__Problem description__. The output is the lines below from the one with "ins pour instituts de beauté &" through the one with "Các loại giấy ảnh nghệ thuật khác", both included, printed exactly and with no other line.

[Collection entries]

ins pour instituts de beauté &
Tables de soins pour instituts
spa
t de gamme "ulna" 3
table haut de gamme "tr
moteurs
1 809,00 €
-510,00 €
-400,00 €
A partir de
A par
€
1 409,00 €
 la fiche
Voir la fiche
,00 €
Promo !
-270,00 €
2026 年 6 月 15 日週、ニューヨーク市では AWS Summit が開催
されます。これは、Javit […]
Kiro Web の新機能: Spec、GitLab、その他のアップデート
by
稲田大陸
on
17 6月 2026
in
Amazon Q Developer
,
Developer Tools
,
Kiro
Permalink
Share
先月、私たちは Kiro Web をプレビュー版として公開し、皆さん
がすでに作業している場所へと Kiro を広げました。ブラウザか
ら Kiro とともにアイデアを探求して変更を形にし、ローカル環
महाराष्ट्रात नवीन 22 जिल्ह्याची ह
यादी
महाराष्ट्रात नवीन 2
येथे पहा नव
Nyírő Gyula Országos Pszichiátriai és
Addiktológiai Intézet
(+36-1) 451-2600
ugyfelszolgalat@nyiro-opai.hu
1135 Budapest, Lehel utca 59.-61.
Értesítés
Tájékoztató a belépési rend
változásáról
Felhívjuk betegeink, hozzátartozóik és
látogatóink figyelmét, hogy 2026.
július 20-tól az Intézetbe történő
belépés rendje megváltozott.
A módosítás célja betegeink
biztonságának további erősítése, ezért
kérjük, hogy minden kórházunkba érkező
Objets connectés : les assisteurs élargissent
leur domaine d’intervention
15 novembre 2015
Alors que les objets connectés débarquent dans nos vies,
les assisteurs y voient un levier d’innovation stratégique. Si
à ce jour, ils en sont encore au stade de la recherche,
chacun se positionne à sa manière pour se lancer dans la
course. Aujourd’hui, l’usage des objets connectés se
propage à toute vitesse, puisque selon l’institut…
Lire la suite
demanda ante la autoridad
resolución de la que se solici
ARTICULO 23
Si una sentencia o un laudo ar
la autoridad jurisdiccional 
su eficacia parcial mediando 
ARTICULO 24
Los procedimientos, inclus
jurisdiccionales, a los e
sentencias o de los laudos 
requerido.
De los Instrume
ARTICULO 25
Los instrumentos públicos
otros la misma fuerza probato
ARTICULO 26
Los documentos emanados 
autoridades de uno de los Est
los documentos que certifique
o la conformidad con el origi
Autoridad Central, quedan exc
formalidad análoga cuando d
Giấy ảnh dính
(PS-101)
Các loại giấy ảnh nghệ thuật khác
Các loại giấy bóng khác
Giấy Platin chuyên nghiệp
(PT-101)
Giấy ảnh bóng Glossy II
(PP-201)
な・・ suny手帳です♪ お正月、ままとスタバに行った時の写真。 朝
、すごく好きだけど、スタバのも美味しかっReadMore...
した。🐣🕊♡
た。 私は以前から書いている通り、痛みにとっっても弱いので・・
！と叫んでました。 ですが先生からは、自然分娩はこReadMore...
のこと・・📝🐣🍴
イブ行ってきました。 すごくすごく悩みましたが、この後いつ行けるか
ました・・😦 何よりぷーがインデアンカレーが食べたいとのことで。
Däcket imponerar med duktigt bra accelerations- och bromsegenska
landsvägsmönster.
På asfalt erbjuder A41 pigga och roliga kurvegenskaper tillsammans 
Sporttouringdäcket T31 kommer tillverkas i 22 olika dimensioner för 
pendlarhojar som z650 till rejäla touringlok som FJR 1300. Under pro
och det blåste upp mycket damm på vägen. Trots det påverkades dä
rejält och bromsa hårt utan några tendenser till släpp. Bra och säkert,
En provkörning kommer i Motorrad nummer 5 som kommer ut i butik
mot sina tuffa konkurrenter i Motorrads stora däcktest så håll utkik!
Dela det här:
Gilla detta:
--
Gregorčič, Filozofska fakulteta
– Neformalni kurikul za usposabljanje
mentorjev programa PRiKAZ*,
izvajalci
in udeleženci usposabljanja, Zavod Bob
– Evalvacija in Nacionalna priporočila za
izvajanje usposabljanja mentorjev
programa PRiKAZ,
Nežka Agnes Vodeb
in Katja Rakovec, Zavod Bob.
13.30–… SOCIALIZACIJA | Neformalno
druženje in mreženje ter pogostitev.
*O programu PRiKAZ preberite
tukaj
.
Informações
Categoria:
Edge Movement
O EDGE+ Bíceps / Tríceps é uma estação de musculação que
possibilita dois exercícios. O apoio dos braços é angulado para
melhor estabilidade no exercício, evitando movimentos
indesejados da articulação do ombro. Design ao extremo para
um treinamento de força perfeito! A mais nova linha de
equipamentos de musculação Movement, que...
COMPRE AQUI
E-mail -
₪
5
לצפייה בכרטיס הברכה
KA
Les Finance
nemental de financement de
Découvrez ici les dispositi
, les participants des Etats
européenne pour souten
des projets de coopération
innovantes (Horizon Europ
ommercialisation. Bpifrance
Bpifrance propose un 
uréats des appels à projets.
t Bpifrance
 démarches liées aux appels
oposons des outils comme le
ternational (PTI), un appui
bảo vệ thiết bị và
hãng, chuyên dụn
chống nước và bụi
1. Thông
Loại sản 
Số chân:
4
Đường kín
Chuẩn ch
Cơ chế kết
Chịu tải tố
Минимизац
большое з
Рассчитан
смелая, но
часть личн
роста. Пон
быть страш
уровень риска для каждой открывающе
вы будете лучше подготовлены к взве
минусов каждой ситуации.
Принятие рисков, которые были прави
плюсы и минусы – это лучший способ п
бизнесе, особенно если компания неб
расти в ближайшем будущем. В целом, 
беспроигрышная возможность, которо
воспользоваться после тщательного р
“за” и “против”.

__Completed task__.
ins pour instituts de beauté &
Tables de soins pour instituts
spa
t de gamme "ulna" 3
table haut de gamme "tr
moteurs
1 809,00 €
-510,00 €
-400,00 €
A partir de
A par
€
1 409,00 €
 la fiche
Voir la fiche
,00 €
Promo !
-270,00 €
2026 年 6 月 15 日週、ニューヨーク市では AWS Summit が開催
されます。これは、Javit […]
Kiro Web の新機能: Spec、GitLab、その他のアップデート
by
稲田大陸
on
17 6月 2026
in
Amazon Q Developer
,
Developer Tools
,
Kiro
Permalink
Share
先月、私たちは Kiro Web をプレビュー版として公開し、皆さん
がすでに作業している場所へと Kiro を広げました。ブラウザか
ら Kiro とともにアイデアを探求して変更を形にし、ローカル環
महाराष्ट्रात नवीन 22 जिल्ह्याची ह
यादी
महाराष्ट्रात नवीन 2
येथे पहा नव
Nyírő Gyula Országos Pszichiátriai és
Addiktológiai Intézet
(+36-1) 451-2600
ugyfelszolgalat@nyiro-opai.hu
1135 Budapest, Lehel utca 59.-61.
Értesítés
Tájékoztató a belépési rend
változásáról
Felhívjuk betegeink, hozzátartozóik és
látogatóink figyelmét, hogy 2026.
július 20-tól az Intézetbe történő
belépés rendje megváltozott.
A módosítás célja betegeink
biztonságának további erősítése, ezért
kérjük, hogy minden kórházunkba érkező
Objets connectés : les assisteurs élargissent
leur domaine d’intervention
15 novembre 2015
Alors que les objets connectés débarquent dans nos vies,
les assisteurs y voient un levier d’innovation stratégique. Si
à ce jour, ils en sont encore au stade de la recherche,
chacun se positionne à sa manière pour se lancer dans la
course. Aujourd’hui, l’usage des objets connectés se
propage à toute vitesse, puisque selon l’institut…
Lire la suite
demanda ante la autoridad
resolución de la que se solici
ARTICULO 23
Si una sentencia o un laudo ar
la autoridad jurisdiccional 
su eficacia parcial mediando 
ARTICULO 24
Los procedimientos, inclus
jurisdiccionales, a los e
sentencias o de los laudos 
requerido.
De los Instrume
ARTICULO 25
Los instrumentos públicos
otros la misma fuerza probato
ARTICULO 26
Los documentos emanados 
autoridades de uno de los Est
los documentos que certifique
o la conformidad con el origi
Autoridad Central, quedan exc
formalidad análoga cuando d
Giấy ảnh dính
(PS-101)
Các loại giấy ảnh nghệ thuật khác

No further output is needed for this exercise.